Friday, 20 June 2003

Focussing on the text

Back to the Belgrade Theatre for the opening show in their short but sweet new writing season. Conor McPherson's This Lime Tree Bower is the first offering of the season, a gently brutal piece that is a triple tours des forces by the three actors (Peter Quinn, Dermot Kerrigan and Nick Danan). The theatre space has been transformed from the traditional proscenium stage and stalls to a studio theatre by extending the stage apron-style half way across the auditorium, with additional seating arranged on either side of the stage itself. With minimal staging, and all but no physical or verbal interaction between the actors, there was nowhere for the performers or the text to hide. Separately, they wound us into the substance of their individual and collective lives: the adolescent worship for an undeserving but attractive new school mate; the world weary self-loathing of a lecturer of philosophy; the desperation created by the love and loyalty of a son for his desperate father. As each new character is revealed it becomes clear that the three are closely connected - fifteen year old Joe is brother to twenty year old Frank, and lecturer Ray goes out with their sister Carmel. For Joe and Ray, their thoughts about women are their most defining feature. Joe's sexual yearnings move from the safe abstract to the combined pain and pleasure from catching his schoolmate rape a drunk girl met at the local nightclub; that neither he nor the audience are clear that it is rape until much later adds to Joe's confusion. The memories of his dead mother drift in and out of his consciousness; his admirable sister makes minimal impression. As for Ray, if his cynical mysogynism had been revealed in dialogue, I suspect he would have become a hateful caricature.
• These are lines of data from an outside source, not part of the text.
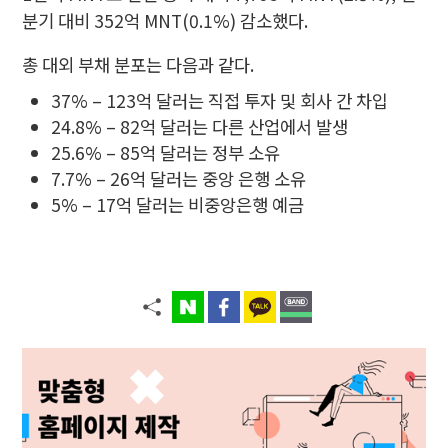
분기 대비 352억 MNT(0.1%) 감소했다.
총 대외 부채 분포는 다음과 같다.
37% – 123억 달러는 직접 투자 및 회사 간 차입
24.8% – 82억 달러는 다른 산업에서 발생
25.6% – 85억 달러는 정부 소유
7.7% – 26억 달러는 중앙 은행 소유
5% – 17억 달러는 비중앙은행 예금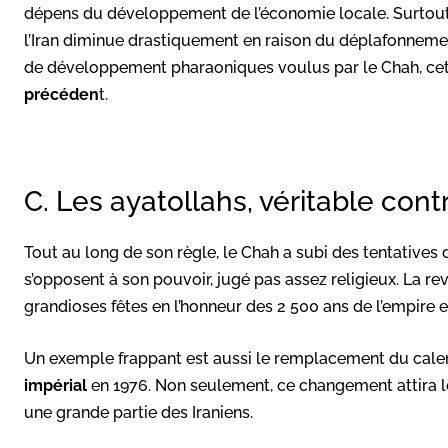
dépens du développement de l’économie locale. Surtout, 
l’Iran diminue drastiquement en raison du déplafonnemen
de développement pharaoniques voulus par le Chah, cett
précéden
t.
C. Les ayatollahs, véritable con
Tout au long de son règle, le Chah a subi des tentative
s’opposent à son pouvoir, jugé pas assez religieux. La r
grandioses fêtes en l’honneur des 2 500 ans de l’empire e
Un exemple frappant est aussi le remplacement du calen
impérial
en 1976. Non seulement, ce changement attira le
une grande partie des Iraniens.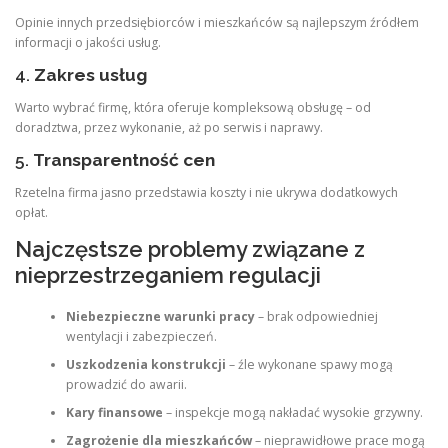
Opinie innych przedsiębiorców i mieszkańców są najlepszym źródłem
informacji o jakości usług.
4.
Zakres usług
Warto wybrać firmę, która oferuje kompleksową obsługę – od
doradztwa, przez wykonanie, aż po serwis i naprawy.
5.
Transparentność cen
Rzetelna firma jasno przedstawia koszty i nie ukrywa dodatkowych
opłat.
Najczęstsze problemy związane z
nieprzestrzeganiem regulacji
Niebezpieczne warunki pracy
– brak odpowiedniej
wentylacji i zabezpieczeń.
Uszkodzenia konstrukcji
– źle wykonane spawy mogą
prowadzić do awarii.
Kary finansowe
– inspekcje mogą nakładać wysokie grzywny.
Zagrożenie dla mieszkańców
– nieprawidłowe prace mogą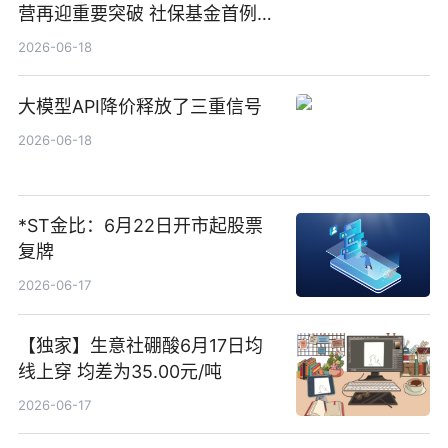
营再迎重要突破 社保基金首例期
货账户完成开立
2026-06-18
大模型API降价释放了三重信号
2026-06-18
*ST金比：6月22日开市起股票
复牌
2026-06-17
【独家】生意社硼酸6月17日均
线上穿 均差为35.00元/吨
2026-06-17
As it is, the monologue reveals instead a painful self-awareness and disgust, for all his surface cockiness.
Frank has no time for women; either frightened off by a female brush of the hand as a boy, or too encumbered by his fixation on the man who he perceives to have undone his father, the most apparently sensible of the three pursues the most reckless course with the result that he finds that money can indeed bring happiness, or at least freedom from desperation and subservience.
McPherson has built a platform that demands actors of significant substance - this production delivers the full package.